While it is my intent and purpose to follow Christ and what He calls me to do as a clergy, I much more clearly understand that He isn't concerned with what we do. I know He cuts to the heart, and He made me look deep down within to see where my heart lies and what it truly desires.
As I read once more Timothy Keller's The Reason for God, I was hit hard by the following statement:
On the Cross Christ wins through losing, triumphs through defeat, achieves power through weakness and service, comes to wealth through giving all away. Jesus Christ turns the values of the world upside down...You see. I believe what Keller says here is true. I have preached and proclaimed this. To an extent, I have lived parts of it. But what about deep down. Do I desire this? In my heart, is this the desire that I have for myself and my life?
This upside down pattern so contradicts the thinking of the world that it creates an "alternate kingdom," an alternate reality, a counterculture among those who have been transformed by it. In this peaceable kingdom there is a reversal of the values of the world with regard to power, recognition, status, and wealth. In this new counterculture, Christians look at money as something to be given away. They look at power as something to use strictly for service. Racial and class superiority, accrual of money and power at the expense of others, yearning for popularity and recognition, these normal marks of human life, are opposite of the mindset of those who have understood and experienced the Cross. Christ creates a whole new order of life. Those who are shaped by the great reversal of the Cross no longer need self-justification through money, status, career, or pride of race and class. So the Cross creates a counterculture in which sex, money, and power cease to control us and are used in life-giving and community-building rather than in destructive ways. (Keller, The Reason for God: Belief in an Age of Skepticism. Kindle location 3048)
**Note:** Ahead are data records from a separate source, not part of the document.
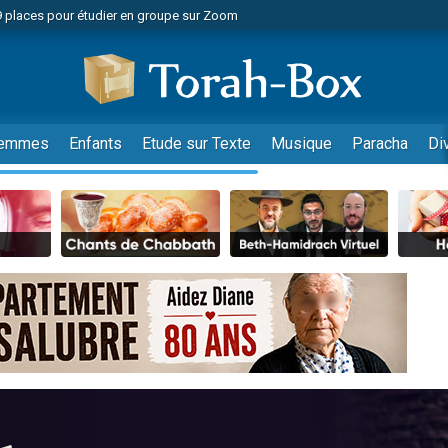
49 places pour étudier en groupe sur Zoom
nes viennent de faire un don pour Diane, 80 ans, dans un appartement insalu
viennent de nous rejoindre sur WhatsApp
viennent de nous rejoindre sur WhatsApp
es viennent de faire un don pour Reloger Rivka, 6 enfants, victime de violences
emmes
Enfants
Etude sur Texte
Musique
Paracha
Di
es viennent de faire un don pour 1 Journée de Vacances Pour les Enfants
 viennent de demander une bénédiction
viennent de nous rejoindre sur WhatsApp
49 places pour étudier en groupe sur Zoom
 donner son Maasser
viennent de nous rejoindre sur WhatsApp
viennent de nous rejoindre sur WhatsApp
de donner son Maasser
es viennent de faire un don pour 5 jours de vacances aux Orphelins
viennent de nous rejoindre sur WhatsApp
I climbed down into the recesses of my heart and considered things I had said in conversations with others in the previous week. Here are a few:
"I'm envious of you and those like you who have ranches and property. I want that too."
"In the ELCA, because of my more conservative theology, I have reached the limits of my upward mobility."
"I'd love to be the pastor of a two or three thousand member congregation and get the chance to preach to thousands on a given Sunday."
After hearing about a Methodist pastor who had a $275,000 salary. "Man, I'm in the wrong denomination."
What are some of my heart's desires? Power. Wealth. Status. The exact opposite of the desire of those affected by the Cross of Christ. Deep down, I want to be wealthy. I want to have status. I want people to believe I have something worthwhile to say and that I am an effective apologist and defender of the Christian faith. I want people to change their minds after engaging me and my thoughts (see Who is missing in that statement?).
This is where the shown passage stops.